Tertiles of endogenous glucose production (EGP) suppression during the low-dose insulin clamp were assigned. Those in the top tertile for EGP were categorized as liver insulin-sensitive and the rest were classified as liver insulin-resistant.

The researchers compared metabolic phenotypes of those who were muscle insulin-sensitive vs. those who were muscle insulin-resistant and repeated these analyses through comparisons based on hepatic insulin sensitive vs. resistant participants.

The researchers found that while BMI and total fat were comparable between muscle insulin-sensitive and muscle insulin-resistant participants, those who were muscle insulin-sensitive had lower HbA1c (P < .001), systolic BP (P = .01) and diastolic BP (P = .03).

Participants had comparable subcutaneous fat. Muscle insulin-sensitive participants had lower visceral and liver fat (P < .001 for both).

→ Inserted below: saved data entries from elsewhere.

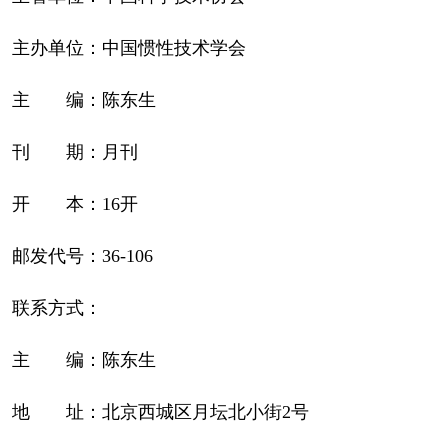
主办单位：中国惯性技术学会
主 编：陈东生
刊 期：月刊
开 本：16开
邮发代号：36-106
联系方式：
主 编：陈东生
地 址：北京西城区月坛北小街2号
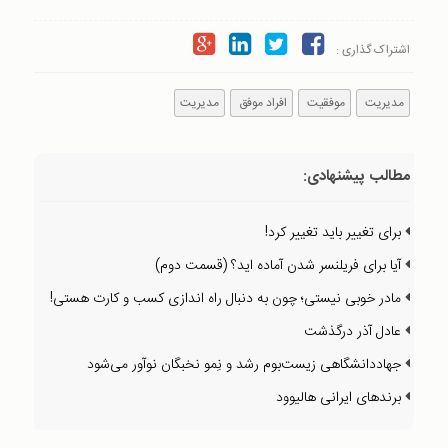
اشتراک گذاری :
مدیریت
موفقیت
افراد موفق
مدیریت
مطالب پیشنهادی:
برای تغییر باید تغییر کرد!
آیا برای فریلنسر شدن آماده اید؟ (قسمت دوم)
مادر خوبی نیستی؛ چون به‌ دنبال راه‌ اندازی کسب‌ و‌ کارت هستی!
عادل آذر درگذشت
جهاددانشگاهی زیست‌بوم رشد و نِمو نخبگان نوآور می‌شود
برندهای ایرانی هالیوود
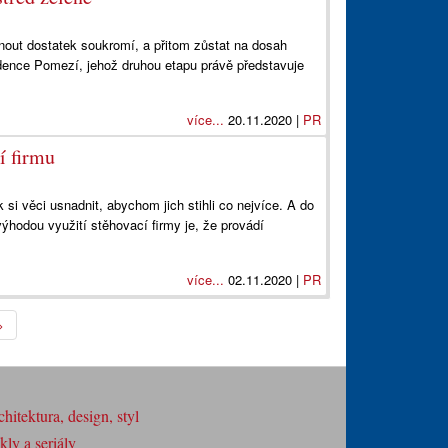
tnout dostatek soukromí, a přitom zůstat na dosah
zidence Pomezí, jehož druhou etapu právě představuje
více...
20.11.2020 |
PR
í firmu
 si věci usnadnit, abychom jich stihli co nejvíce. A do
výhodou využití stěhovací firmy je, že provádí
více...
02.11.2020 |
PR
>
hitektura, design, styl
ly a seriály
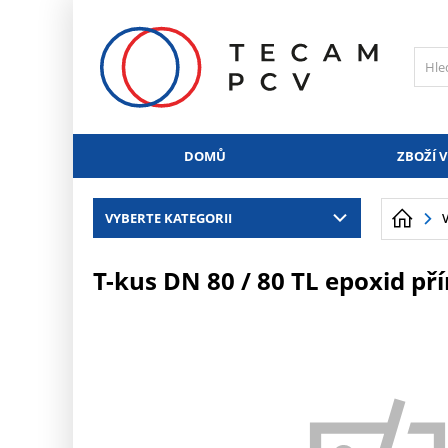
PŘESKOČIT NAVIGACI
DOMŮ
ZBOŽÍ V
VYBERTE KATEGORII
T-kus DN 80 / 80 TL epoxid p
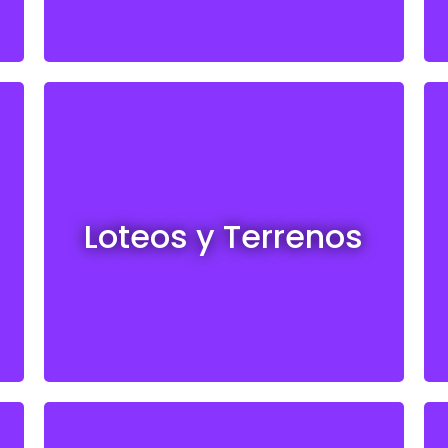
Loteos y terrenos en venta
Loteos y Terrenos
Ver todos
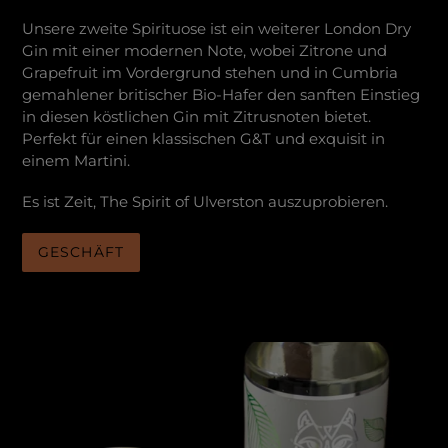
Unsere zweite Spirituose ist ein weiterer London Dry
Gin mit einer modernen Note, wobei Zitrone und
Grapefruit im Vordergrund stehen und in Cumbria
gemahlener britischer Bio-Hafer den sanften Einstieg
in diesen köstlichen Gin mit Zitrusnoten bietet.
Perfekt für einen klassischen G&T und exquisit in
einem Martini.
Es ist Zeit, The Spirit of Ulverston auszuprobieren.
GESCHÄFT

Compared with participants who were liver insulin-resistant, participants who were liver insulin-sensitive had lower visceral and liver fat (P < .01 for both) and lower C-reactive protein (P = .02).

Insulin sensitivity at the muscle or liver appeared to be protective against adverse metabolic features seen in participants with insulin resistance at both locations. A total of 54% of the variation in muscle insulin-sensitivity was attributable to HDL-cholesterol, 1-hour glucose, systolic BP and triglycerides.

“While the debate regarding the long-term protective value of insulin sensitivity in obesity persists, insulin resistance in both muscle and liver is associated with the poorest cardiometabolic profile and is characterized by visceral and liver fat accumulation,” the researchers wrote. “Identification of obese individuals at high risk of metabolic disease is vital for early and effective interventions to minimize disease and health costs. Factors readily measured in clinical practice may serve as early detection tools, guiding targeted intervention.” – by Jennifer Byrne

Disclosure: Greenfield reports being a recipient of the Don Chisholm Fellowship.